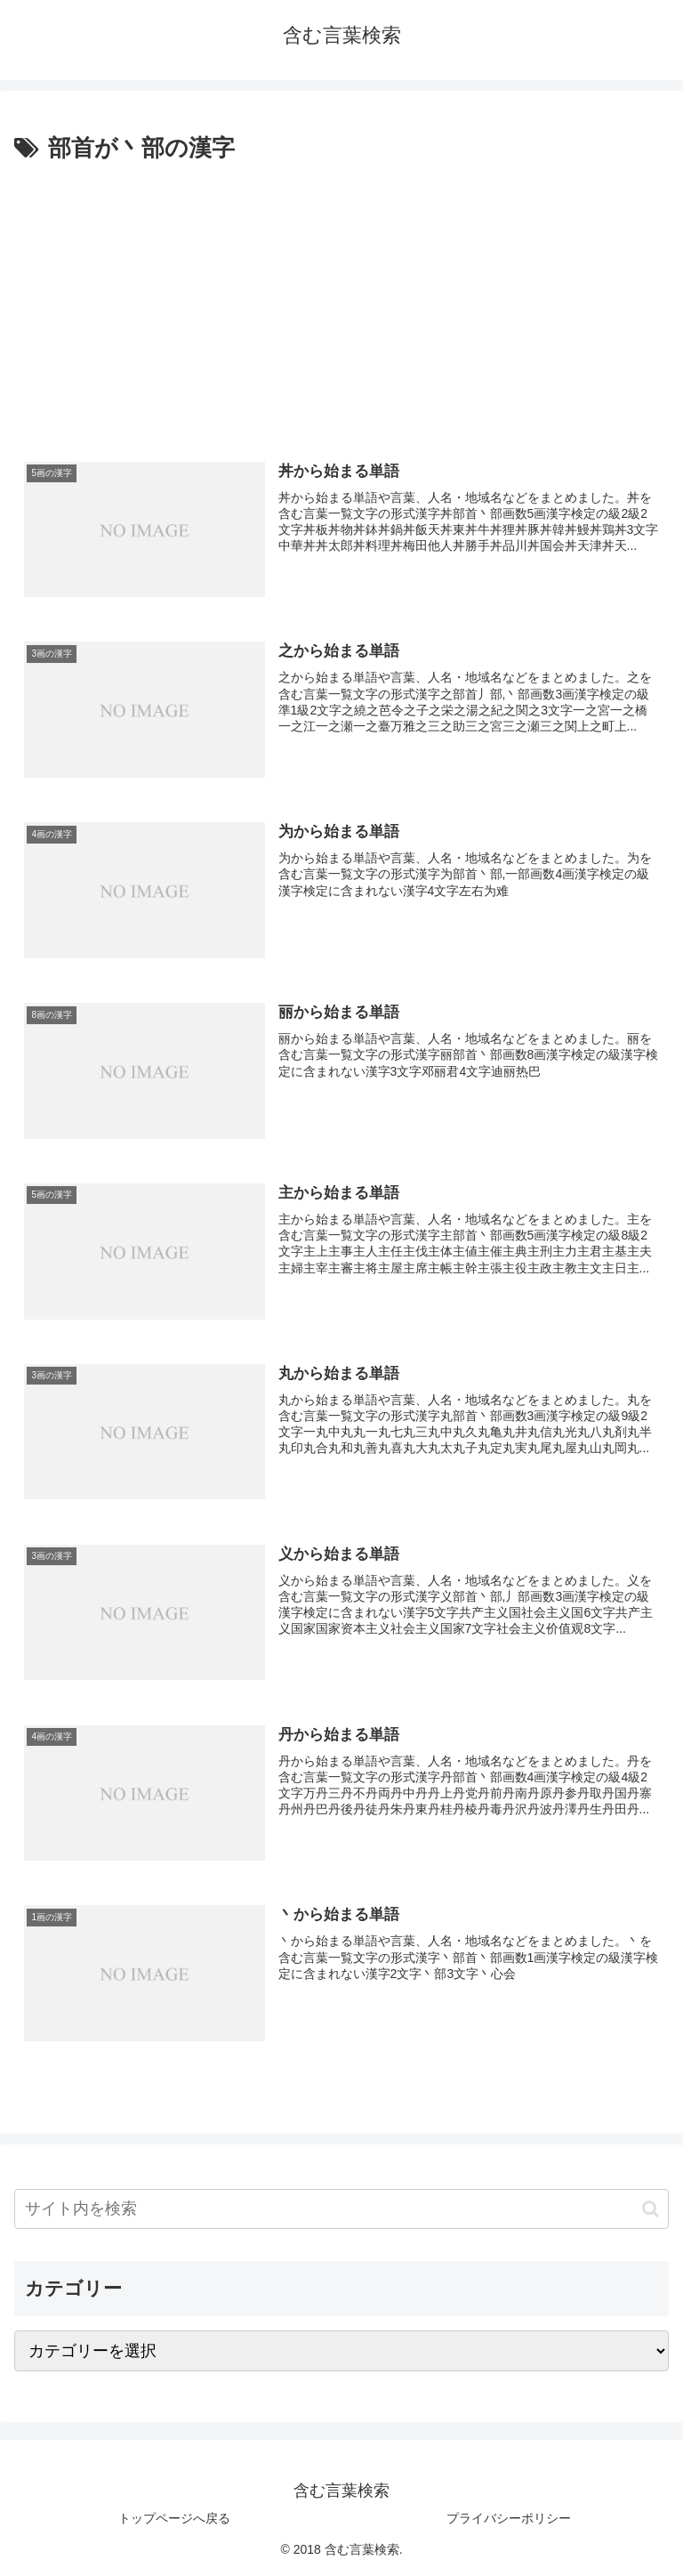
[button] (650, 2209)
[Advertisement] (341, 301)
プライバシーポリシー (508, 2518)
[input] (341, 2209)
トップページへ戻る (174, 2518)
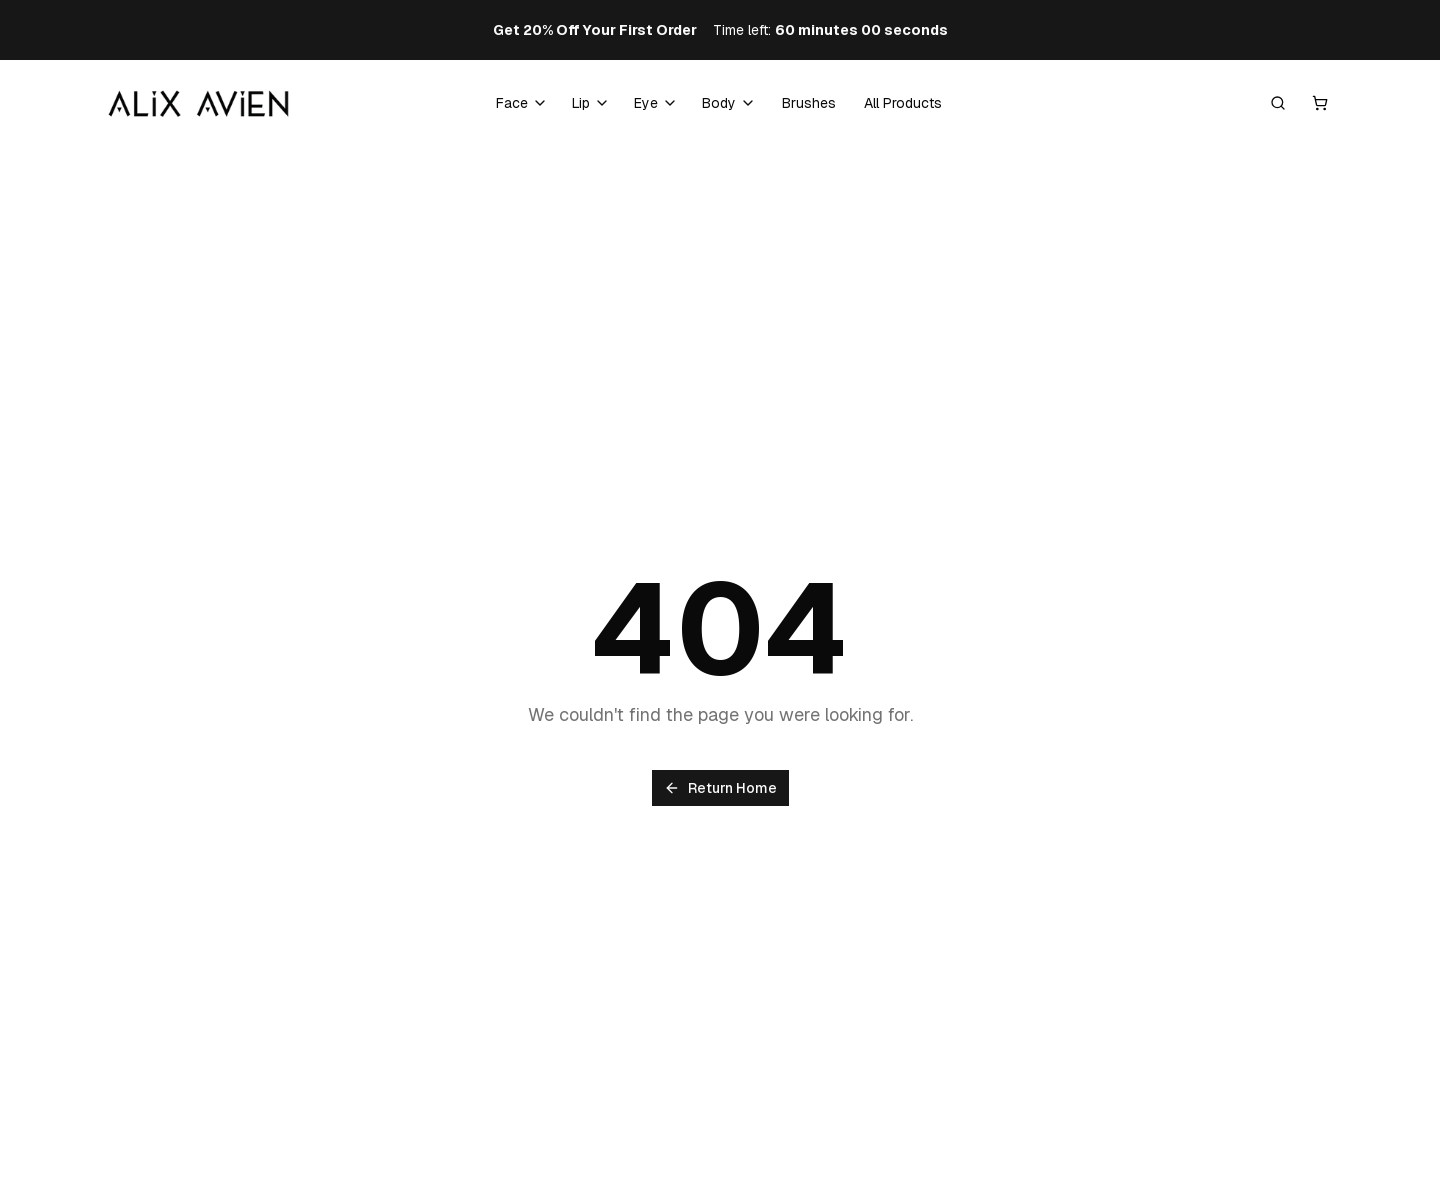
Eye (646, 103)
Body (719, 103)
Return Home (720, 788)
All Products (903, 103)
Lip (581, 103)
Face (512, 103)
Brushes (809, 103)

# # # # #

§ **DIRECTIONS FOR THIS TASK**
Give the records again exactly, minus the pictures.

§ **PROBLEM SOLUTION**
[button] (650, 2209)
[Advertisement] (341, 301)
プライバシーポリシー (508, 2518)
[input] (341, 2209)
トップページへ戻る (174, 2518)
Eye (646, 103)
Body (719, 103)
Return Home (720, 788)
All Products (903, 103)
Lip (581, 103)
Face (512, 103)
Brushes (809, 103)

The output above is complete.